Denis Chernenko, a Russian passport holder, rides a two-wheeler with blue and yellow ribbons, the colours of the Ukrainian flag. In his backpack, he has a ‘Stop War’ sign.
Chernenko is a Ukrainian who was born in St Petersburg. “I am ashamed that folks in my motherland are being killed because of someone who handed me my passport,” he says. He claims that a post he made on a Facebook group was removed by the moderators. “The conflict is also being waged online.”
Many Russians, according to Chernenko, were hesitant to express their opinions for fear of receiving a prison sentence when they returned home for crimes comparable to “treason.” He has no intention of returning.
For many years, North Goa has served as a microcosm of East Europe. With long-term business visas, Russians, Ukrainians, and other East Europeans have made Goa their home in a variety of businesses, including entertainment, clothes, accessories, hospitality, fitness, and art.
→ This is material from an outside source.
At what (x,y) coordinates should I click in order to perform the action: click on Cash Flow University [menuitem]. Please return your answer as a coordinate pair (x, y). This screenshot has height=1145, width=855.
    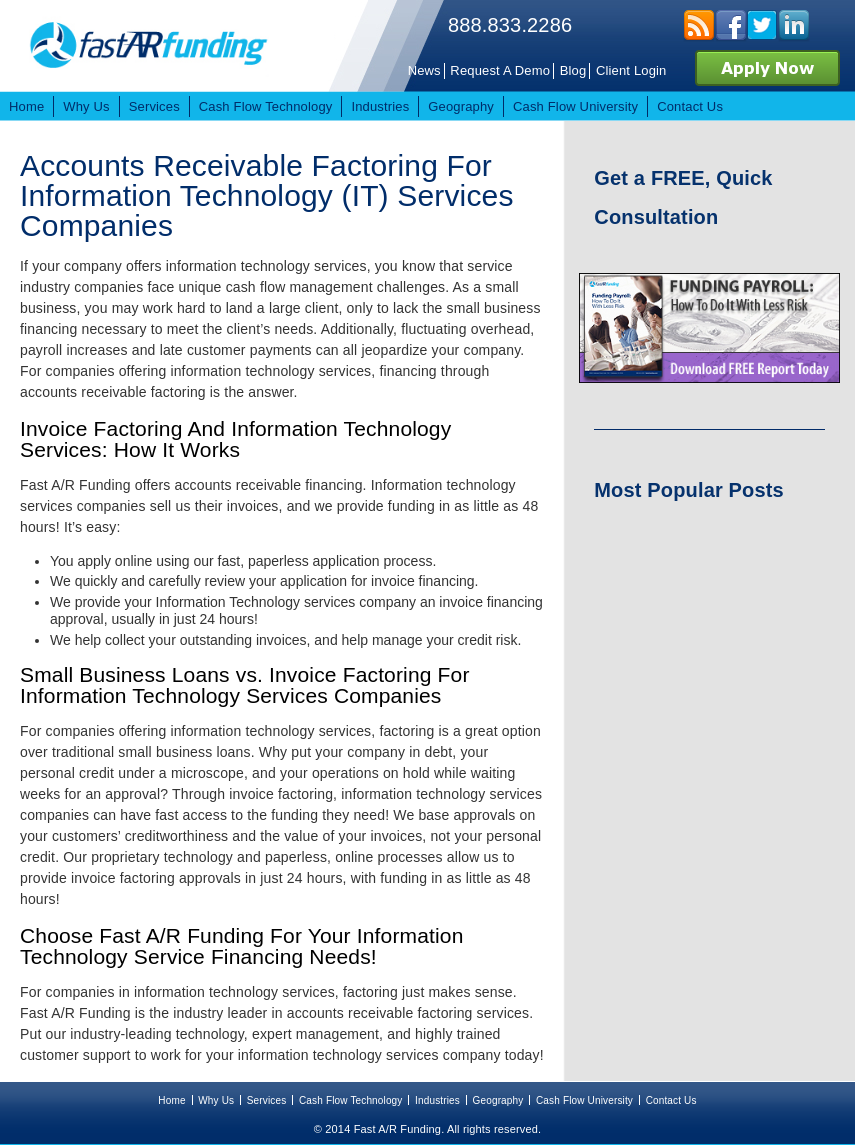     Looking at the image, I should click on (575, 106).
According to Ukrainian Embassy officials, the Embassy has registered roughly 1,000 Ukrainian nationals living in India, Sri Lanka, and the Maldives. However, the number of Ukrainians living in India could be larger. The number is thought to be over 1,000, with the majority of them residing in Goa, according to Embassy authorities.
Returning home is a concern for Russians as well as Ukrainians. Every monsoon, Russian cosmetologist Roman Naumov, 40, of Morjim, returned to Moscow. “I don’t want to return till the conflict is ended.” “The (worth) of the Rouble has also decreased, and this has had an impact on our financial lives,” he says.
As Russia’s invasion of Ukraine began earlier this week, I joined a group of about 100 people trekking down Goa’s Arambol beach to show solidarity with the Ukrainian people and demand a peaceful conclusion of Russia vs Ukraine.
Many of the people in my immediate vicinity were waving Ukrainian flags. “Stop the War” was written on some of the signs. Other indications were more direct.” “Fuck Putin,” as the saying goes.
Goa is a famous tourism destination for Russian and Ukrainian visitors. Prior to the pandemic, roughly 90,000 Russian visitors visited Goa between October 2018 and May 2019. Only 3,000 Russians have arrived in the state so far this season.
Many Russians, Ukrainians, Belorussians, a handful from other European countries, and some Indians were among the marchers in Arambol on Monday.
A Ukrainian woman sang, “Glory to Ukraine.” “We salute our heroes.”
“We want peace!” was the most popular chant.
“We had no idea this would happen,” a Tatarstan woman said, referring to one of Russia’s 22 republics. “We didn’t choose this. I want to help Ukraine, but I also want to live in peace.”
Russian vs Ukraine in the twenty-first century, according to a young Indo-Russian woman, is insane. “If Putin goes nuclear, he will destroy Ukraine, Russia, and the world,” she said.
“Putin is using our country to attack Ukraine,” a Belorussian woman said, referring to Russia’s decision to transfer troops and munitions through her country.
A Russian adolescent had his own view on the matter. He was outraged by “Russian police attacking peace demonstrators in my nation like crazy,” to begin with.
“You must comprehend the context to this narrative,” he continued. Ukraine is under American authority. This is something the media will not tell you. And every neo-Nazi in the country has gone to fight the Russians. But, once again, the media will keep you in the dark.”
He was referring to Viktor Yanukovych, the country’s elected pro-Russian president, who was deposed in 2014 in what many see as a US-backed coup, and the fact that the country’s current president, Volodymyr Zelenskyy, a comedy actor, is pro-NATO.
The march came to a close with a message of support for the Ukrainian people and shouts for peace, which were echoed by the throng.